Initially seen as a bullish signal, the announcement fell flat.

Ong notes that Trump’s earlier Truth Social post hinting at a multi-asset reserve (including BTC, ETH, SOL, XRP, and ADA) inflated expectations, only for the official order to underwhelm.

Market disappointment was compounded by the absence of plans for active crypto acquisitions, leading to a sell-off.

This volatility underscores how Trump’s pronouncements—amplified by his January-launched $TRUMP meme coin, which briefly hit a $14.5 billion market cap—continue to sway crypto prices in 2025.

Simultaneously, Trump’s tariff plans have rattled broader markets, with crypto caught in the crossfire.

The CoinGecko update suggests that while the tariff uncertainty clouds near-term sentiment, a resolution could bring relief.

Despite this, Bitcoin has held above $100,000 since Trump’s January inauguration, with most major cryptocurrencies posting gains before a recent correction.

The spotlight then shifts to Hyperliquid, now the eighth-largest perps exchange by volume in Q1 2025, surpassing legacy platforms like HTX and Kraken.

With perpetuals markets dwarfing spot trading (over 3x larger in 2024), Hyperliquid’s on-chain success threatens centralized exchanges (CEXes) like Binance and OKX, which rely heavily on perps revenue.

The report details a March attack on Hyperliquid, where CEXes listed $JELLYJELLY perps—a move Ong likens to “kicking someone when they’re down.”

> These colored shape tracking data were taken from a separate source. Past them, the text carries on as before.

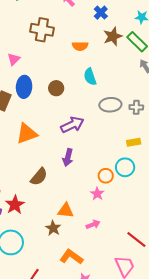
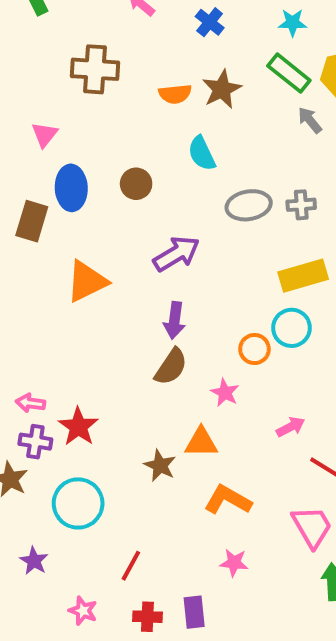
brown star: (113, 36) -> (222, 89), moved
yellow rectangle: (134, 142) -> (303, 276), size x1.6
brown semicircle: (39, 177) -> (171, 367), moved
pink star: (97, 194) -> (225, 393), moved
orange triangle: (66, 211) -> (201, 442), moved
pink arrow: (93, 224) -> (291, 427), moved
orange L-shape: (71, 257) -> (228, 500), moved

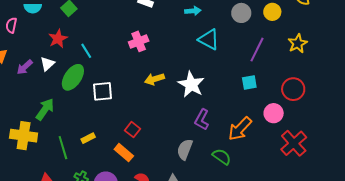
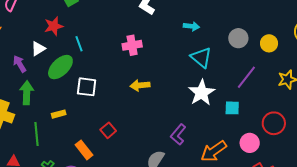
purple arrow: (25, 67) -> (20, 64), moved, turned 90
white star: (191, 84) -> (202, 93), moved
green arrow: (45, 109) -> (27, 93), turned -45
yellow rectangle: (88, 138) -> (59, 114), moved
orange rectangle: (124, 153) -> (84, 150), moved

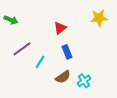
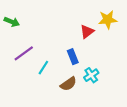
red triangle: (60, 28) -> (87, 32), moved
cyan cross: (84, 81) -> (91, 75), moved

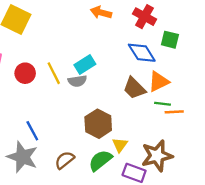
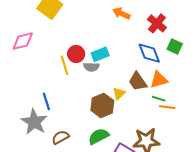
red circle: (25, 73) -> (76, 54), moved
yellow line: (54, 73) -> (64, 65), moved
yellow triangle: (120, 145) -> (119, 93), moved
brown semicircle: (65, 160) -> (60, 137), moved

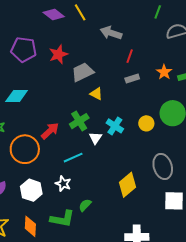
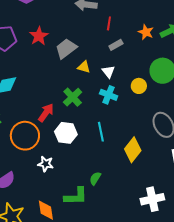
white triangle: (95, 138) -> (108, 72), moved
cyan line: (73, 158) -> (101, 132), moved, turned -66
white star: (63, 184) -> (46, 164), moved
white hexagon: (31, 190) -> (66, 133), moved

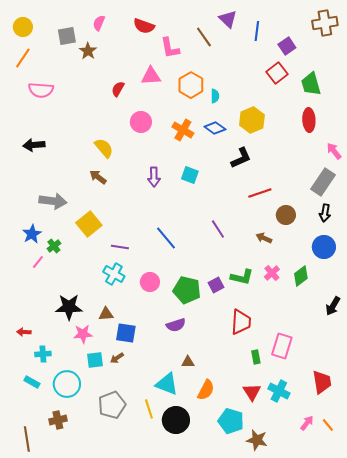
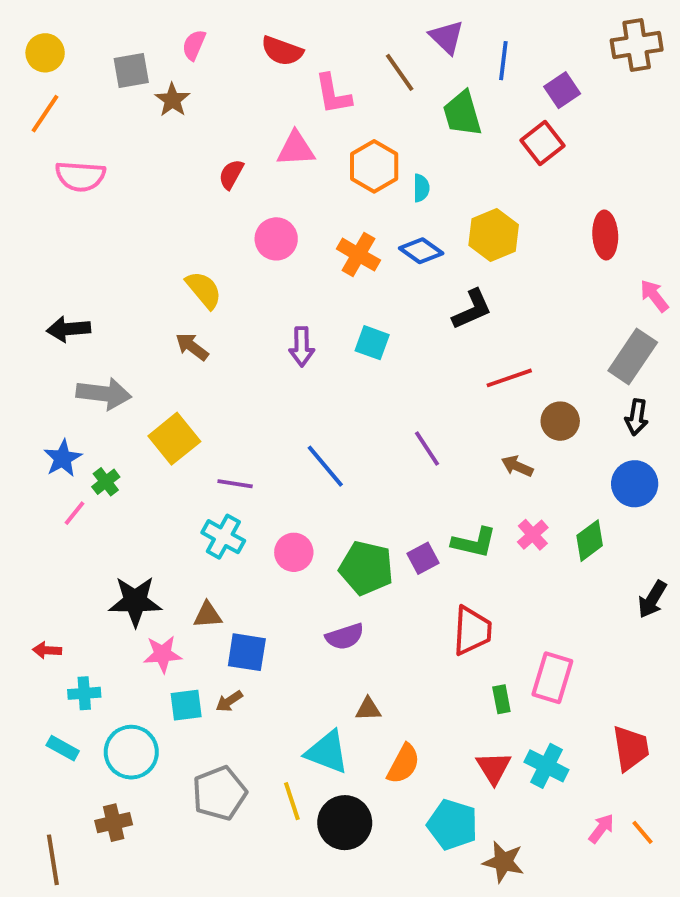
green trapezoid: (311, 84) -> (462, 114), moved
black arrow: (34, 145) -> (69, 329), moved

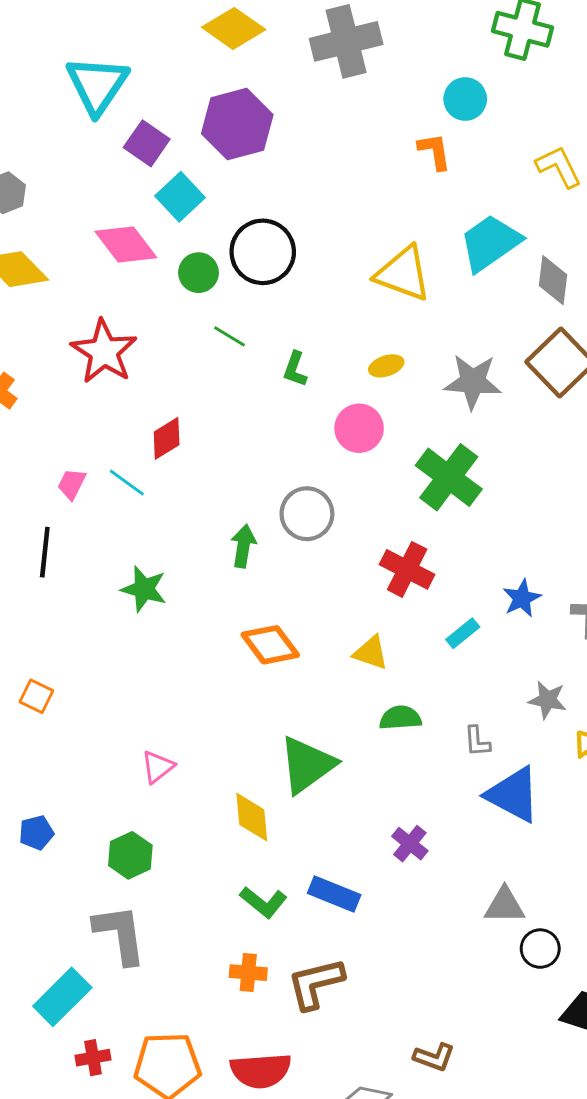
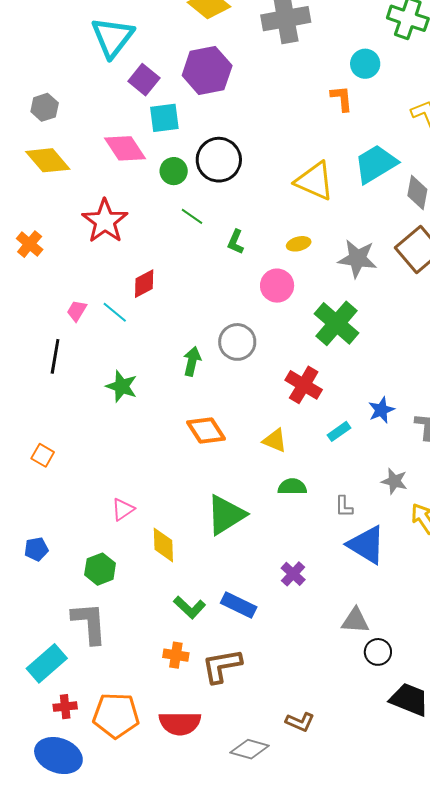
cyan square: (180, 197) -> (164, 118), turned 32
yellow diamond: (252, 817) -> (163, 545), moved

Unlike the industry solidarity seen after Bybit’s hack, this felt like a calculated strike against a DEX rival eroding CEX market share.

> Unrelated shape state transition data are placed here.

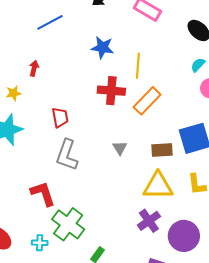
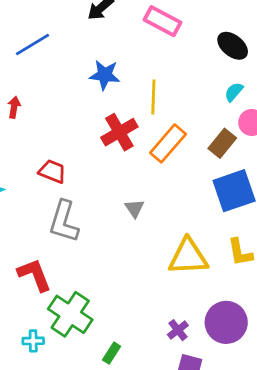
red cross: (111, 91) -> (119, 132), turned -32
red trapezoid: (60, 117) -> (52, 171), turned -55
brown rectangle: (162, 150) -> (222, 143), moved, turned -45
purple cross: (149, 221) -> (178, 330), moved, size x0.7

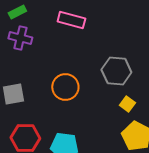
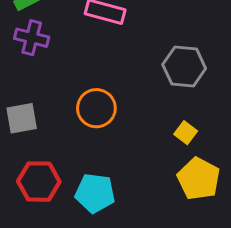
gray hexagon: (116, 71) -> (184, 66), moved

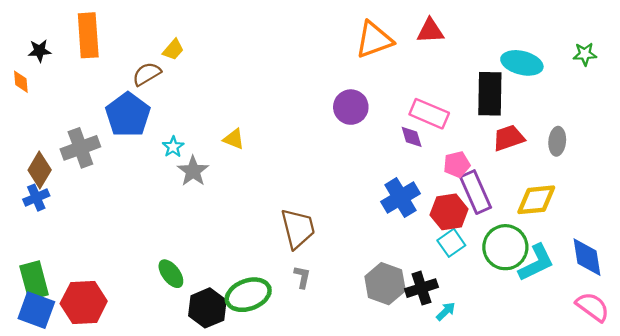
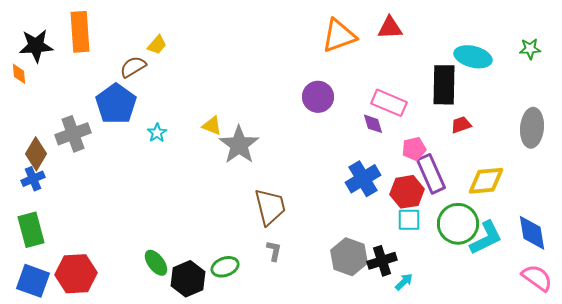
black star: (40, 51) -> (36, 46), size x1.6
red trapezoid: (509, 138) -> (461, 125), size x0.7
gray ellipse: (557, 141) -> (532, 128), moved, size x1.5
gray star: (193, 171) -> (239, 145), moved, size x1.4
cyan square: (451, 243) -> (409, 220), turned 35
green ellipse: (171, 274) -> (156, 263), moved
green rectangle: (34, 280) -> (31, 230), moved
green ellipse: (248, 295) -> (225, 267), size x0.7

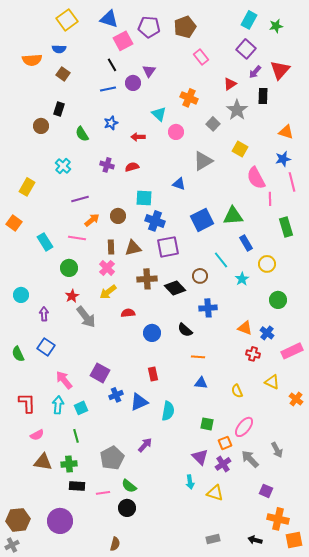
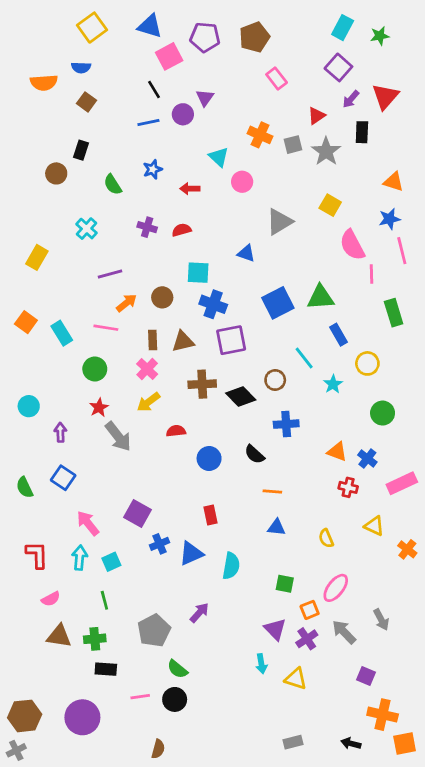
gray square: (213, 124) -> (293, 145), moved, turned 32
orange square: (14, 223) -> (26, 322), moved
pink line: (103, 493) -> (140, 697), moved

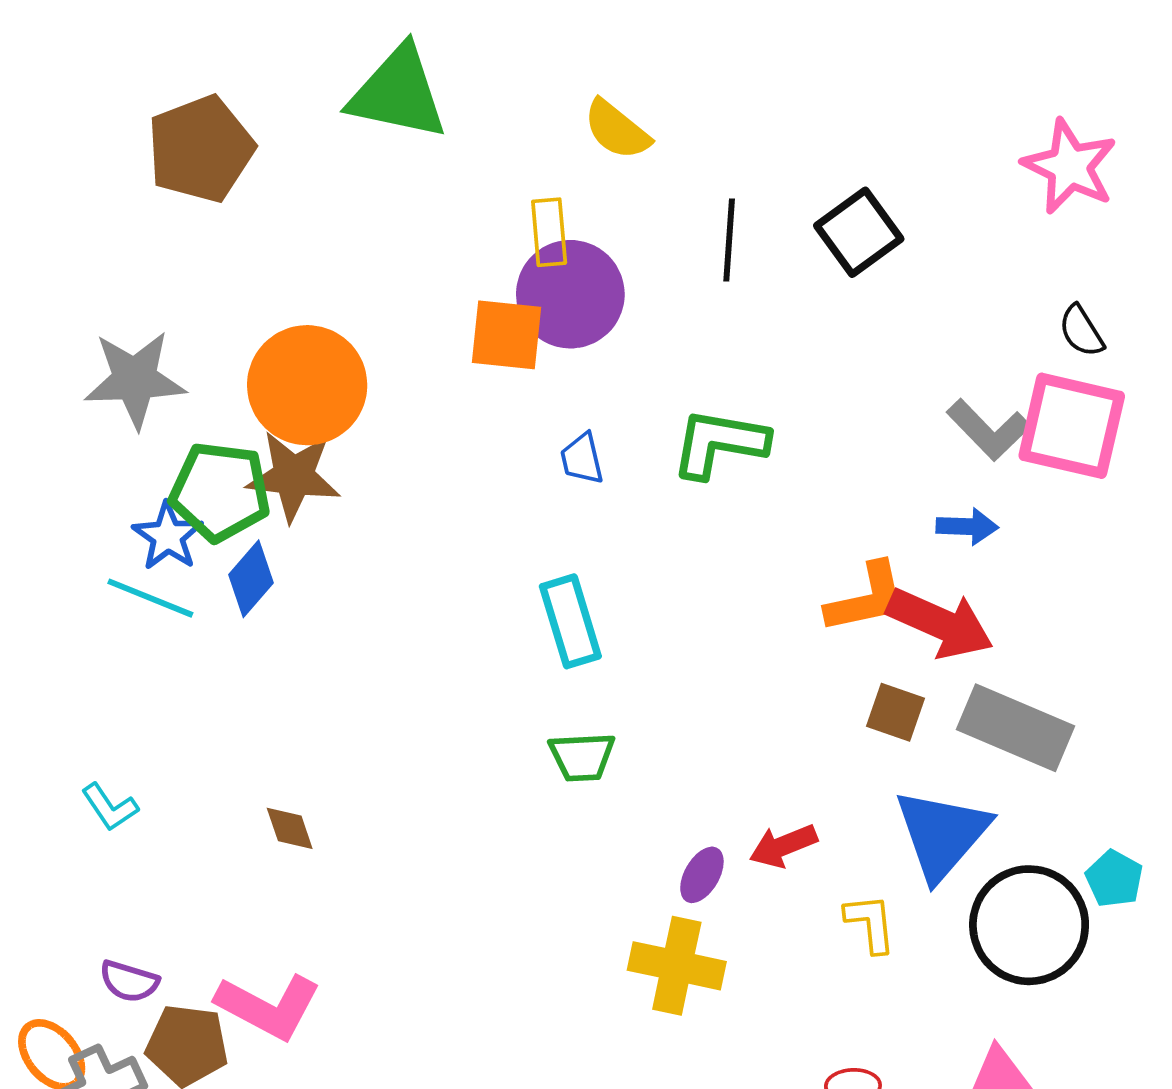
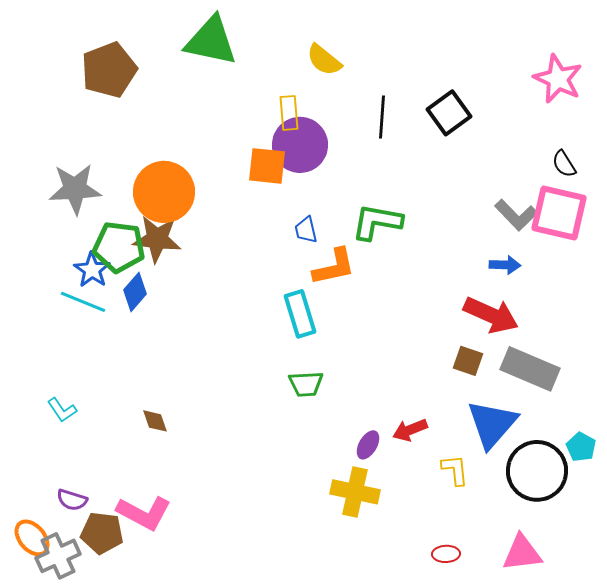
orange L-shape: (866, 598) -> (334, 267), moved

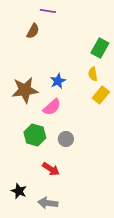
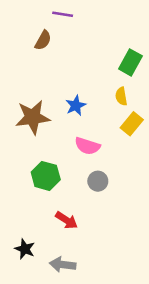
pink semicircle: (52, 107) -> (87, 146), moved, turned 60
gray circle: (66, 139) -> (98, 181), moved

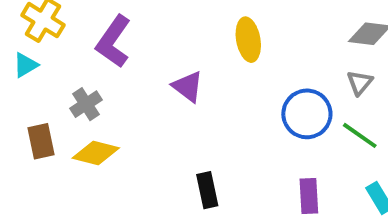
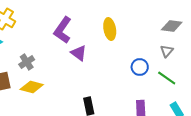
purple L-shape: (113, 42) -> (63, 30), moved
blue circle: (307, 114) -> (140, 67), size x0.7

Ong sees it as evidence of CEXes’ growing desperation as DEXes like Uniswap and Jupiter challenge their dominance in spot and perps trading.

CoinGecko’s analysis frames 2025 as a battleground of sorts: Trump’s policies inject volatility, while DEXes like Hyperliquid demonstrate their disruptive potential.

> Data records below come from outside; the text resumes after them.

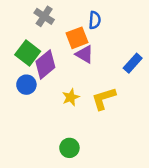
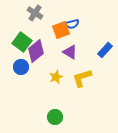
blue semicircle: (95, 20) -> (72, 24), moved, turned 72
purple triangle: (85, 54) -> (70, 52), moved

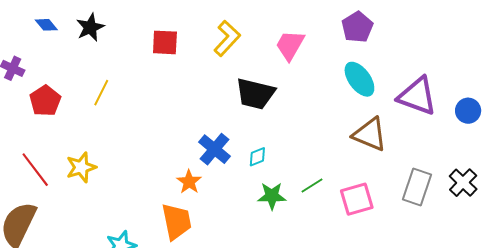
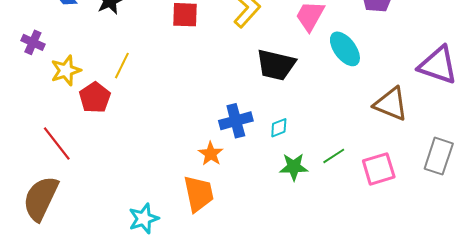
cyan ellipse: (359, 79) -> (345, 49), moved
red pentagon: (45, 101) -> (95, 97), moved
blue cross: (214, 149) -> (236, 121), turned 36
yellow star: (81, 167) -> (66, 70), moved

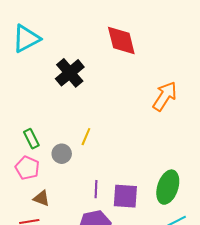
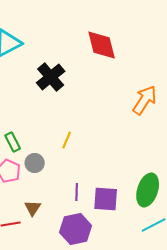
gray circle: (62, 154) -> (35, 163), moved
brown triangle: (41, 198) -> (33, 208), moved, turned 42

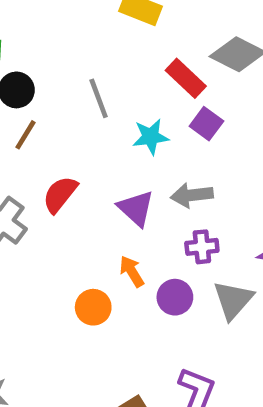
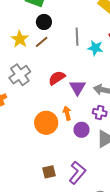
cyan star: (151, 137) -> (95, 48), moved
red semicircle: (60, 194) -> (57, 78), moved
orange circle: (93, 307) -> (46, 123), size x1.5

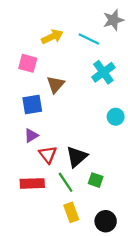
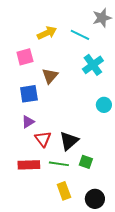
pink square: (28, 63) -> (25, 57), turned -30
green line: (66, 182) -> (59, 164), turned -48

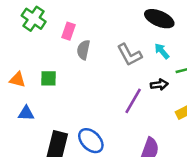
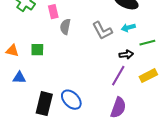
pink rectangle: (68, 31) -> (53, 12), turned -32
cyan arrow: (162, 51) -> (128, 28), turned -64
purple line: (133, 101) -> (118, 76), moved

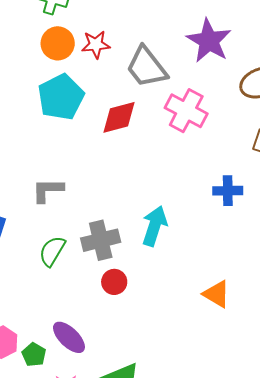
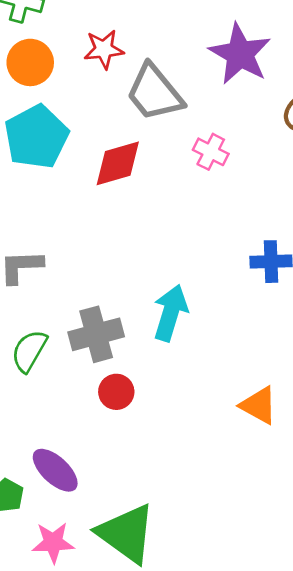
red star: (96, 45) -> (104, 49), moved
pink cross: (186, 111) -> (211, 152), size x0.6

As mentioned in the report:

“It’s a clear indication that CEXes are definitely feeling threatened by DEXes, and are not going to see their market share erode without making antagonistic moves of their own. On the other hand, DEXes are not going to back down without a fight, and Hyperliquid’s success has shown that it is possible for DEXes to compete and take a sizable share of the pie. As the team continues to refine their mechanics, the ultimate challenge remains how to lure larger pools of capital away from CEXes to on-chain. At long last after 2020’s DeFi Summer, we’re finally seeing DEXes challenge CEXes, and the future battles are going to be exciting to witness.”

The report further noted:

Trump shot himself in the foot by posting about a five asset (BTC, ETH, SOL, XRP, ADA) reserve on Truth Social a few days before the actual EO was signed, raising hopes of a vastly expanded stockpile. Secondly some commentators were hopeful that the US Government would actually actively acquire more crypto to supplement its existing stockpile. These hopes were subsequently dashed when the official EO was unveiled.” 

The report added:

“In reality, any rational person would be able to see that these were nothing more than wild hopium – the US Federal Government is staring down $36.2 trillion in national debt, and Trump has made reducing the deficit a key feature of his platform this term. There was no way that he would be able to obtain approval from Congress to expand additional government funds to acquire crypto, and this restriction is explicitly written into the EO, where any strategies for acquiring more Government BTC needs to be ‘budget neutral and do not impose incremental costs on United States taxpayers’.” 

The report concludes on a cautiously optimistic note, suggesting that beneath the tariff storm, the blockchain, web3, and crypto industry’s fundamentals—driven by decentralization and innovation—remain in-tact and have been quite resilient.